You can convert any Perl one-liner into a full script by passing it through the B::Deparse compiler backend that generates Perl source code:
perl -MO=Deparse -pe 's/(\d+)/localtime($1)/e'
outputs:
LINE: while (defined($_ = <ARGV>)) {
s/(\d+)/localtime($1);/e;
}
continue {
print $_;
}
The advantage of this approach over decoding the command line flags manually is that this is exactly the way Perl interprets your script, so there is no guesswork. B::Deparse is a core module, so there is nothing to install.

Take a look at perlrun:
-p
causes Perl to assume the following loop around your program, which makes it iterate over filename arguments somewhat like sed:
LINE:
while (<>) {
... # your program goes here
} continue {
print or die "-p destination: $!\n";
}
If a file named by an argument cannot be opened for some reason, Perl warns you about it, and moves on to the next file. Note that the lines are printed automatically. An error occurring during printing is treated as fatal. To suppress printing use the -n switch. A -p overrides a -n switch.
BEGIN and END blocks may be used to capture control before or after the implicit loop, just as in awk.
So, simply take this chunk of code, insertyour code at the "# your program goes here" line, and viola, your script is ready!
Thus, it would be:
#!/usr/bin/perl -w
use strict; # or use 5.012 if you've got newer perls
while (<>) {
s/(\d+)/localtime($1)/e
} continue {
print or die "-p destination: $!\n";
}

That one's really easy to store in a script!
#! /usr/bin/perl -p
s/(\d+)/localtime($1)/e
The -e option introduces Perl code to be executed—which you might think of as a script on the command line—so drop it and stick the code in the body.

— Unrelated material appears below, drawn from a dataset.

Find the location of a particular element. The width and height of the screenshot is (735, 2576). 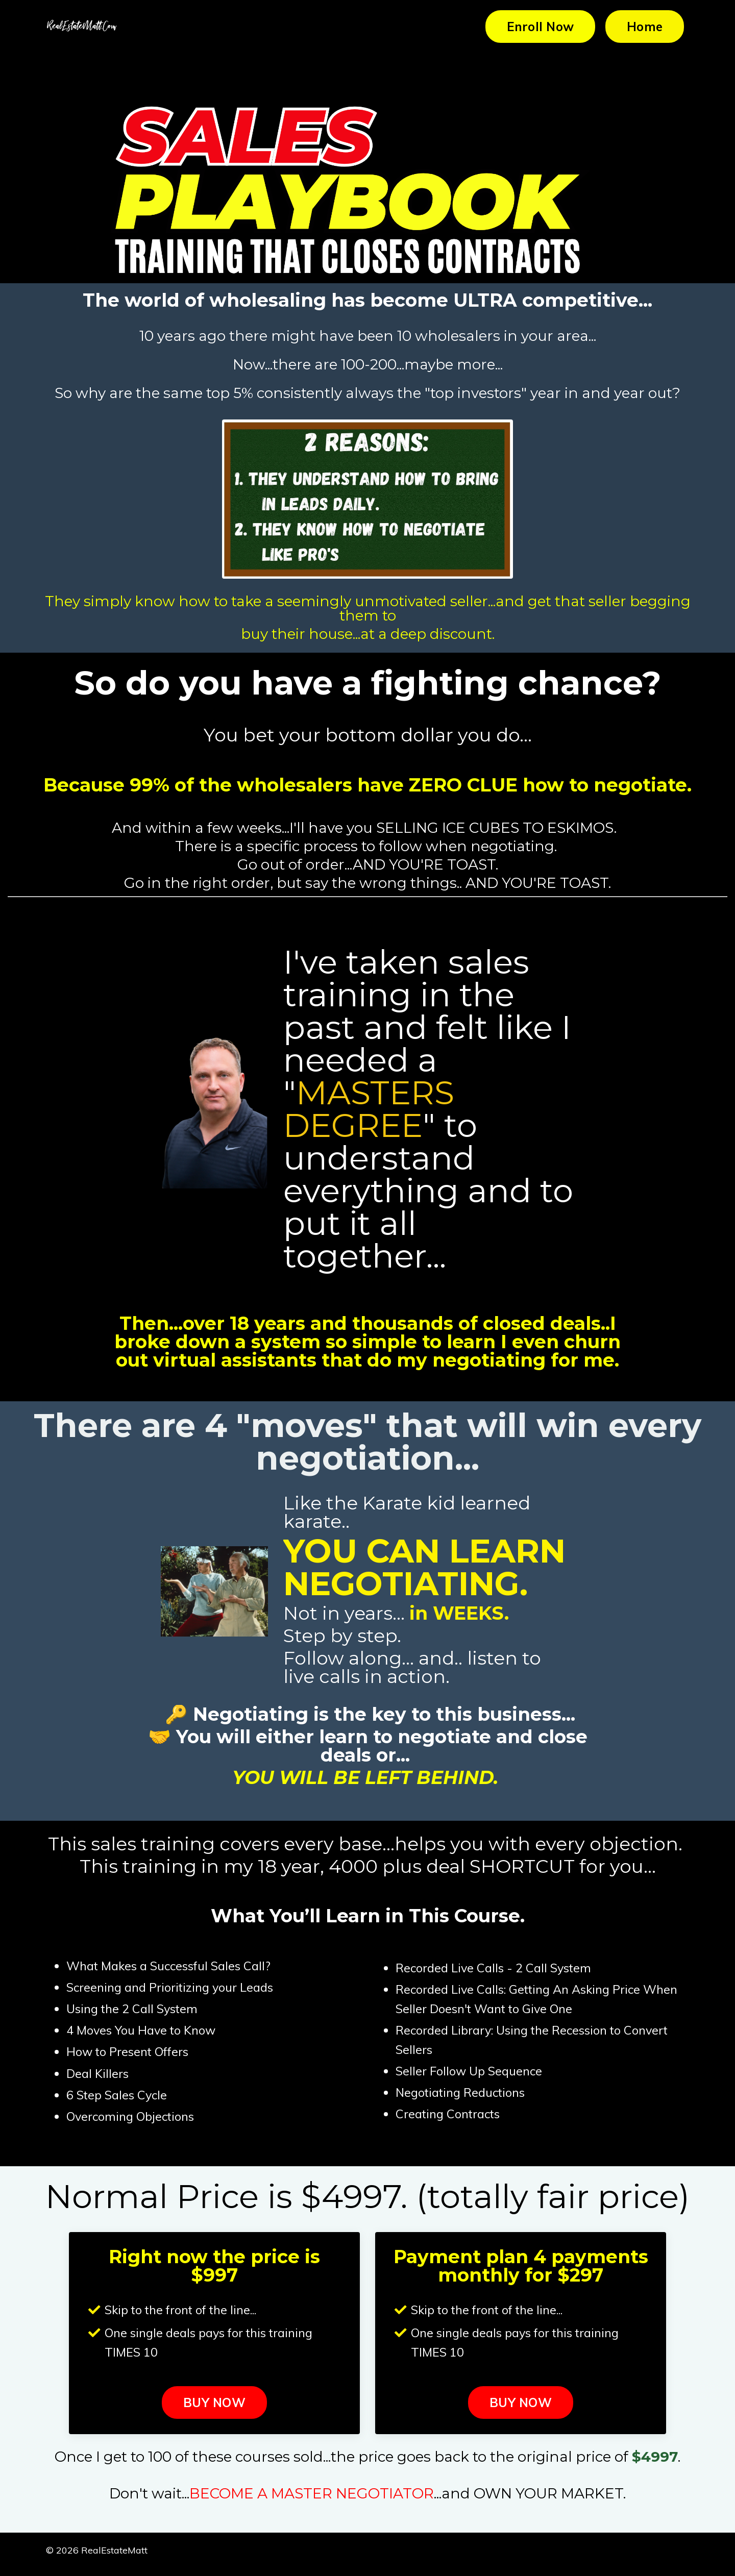

Enroll Now [button] is located at coordinates (540, 26).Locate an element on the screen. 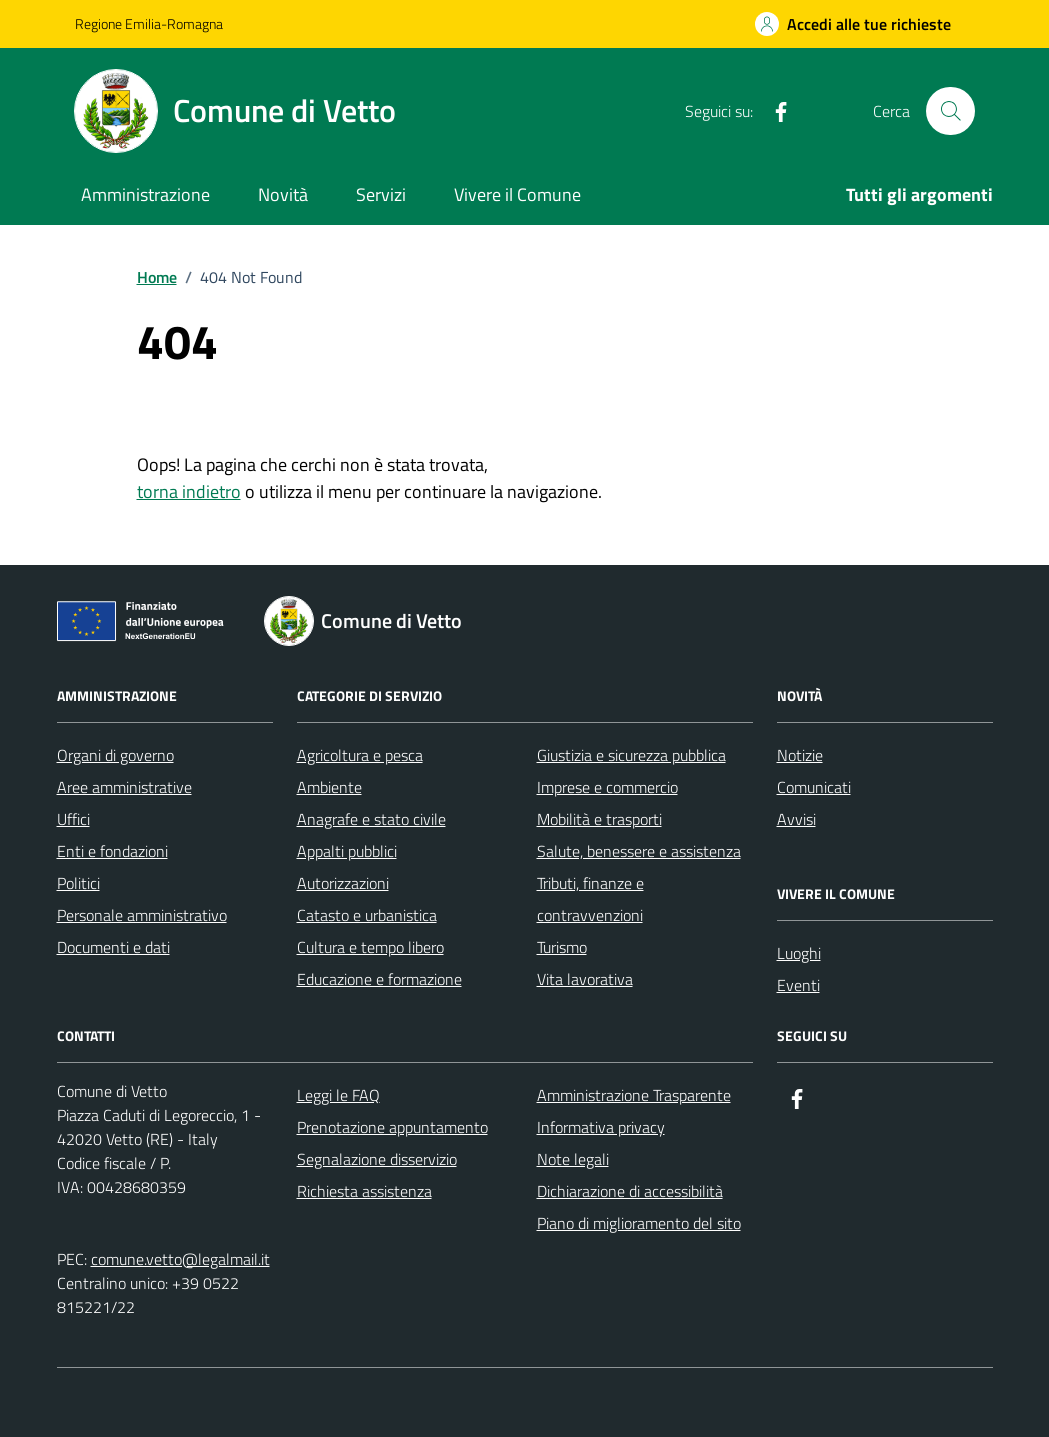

Leave -p in the shebang (#!) line.
In general, it's safest to stick to at most one "clump" of options in the shebang line. If you need more, you could always throw their equivalents inside a BEGIN {} block.
Don't forget chmod +x ~/bin/nagiostime.pl
You could get a little fancier and embed the tail part too:
#! /usr/bin/perl -p
BEGIN {
die "Usage: $0 [ nagios-log ]\n" if #ARGV > 1;
my $log = #ARGV ? shift : "/var/log/nagios/nagios.log";
#ARGV = ("tail -f '$log' |");
}
s/(\d+)/localtime($1)/e
This works because the code written for you by -p uses Perl's "magic" (2-argument) open that processes pipes specially.
With no arguments, it transforms nagios.log, but you can also specify a different log file, e.g.,
$ ~/bin/nagiostime.pl /tmp/other-nagios.log

Robert has the "real" answer above, but it's not very practical. The -p switch does a bit of magic, and other options have even more magic (e.g. check out the logic behind the -i flag). In practice, I'd simply just make a bash alias/function to wrap around the oneliner, rather than convert it to a script.
Alternatively, here's your oneliner as a script: :)
#!/usr/bin/bash
# takes any number of arguments: the filenames to pipe to the perl filter
tail -f $# | perl -pe 's/(\d+)/localtime($1)/e'

There are some good answers here if you want to keep the one-liner-turned-script around and possibly even expand upon it, but the simplest thing that could possibly work is just:
#!/usr/bin/perl -p
s/(\d+)/localtime($1)/e
Perl will recognize parameters on the hashbang line of the script, so instead of writing out the loop in full, you can just continue to do the implicit loop with -p.
But writing the loop explicitly and using -w and "use strict;" are good if plan to use it as a starting point for writing a longer script.

#!/usr/bin/env perl
while(<>) {
s/(\d+)/localtime($1)/e;
print;
}
The while loop and the print is what -p does automatically for you.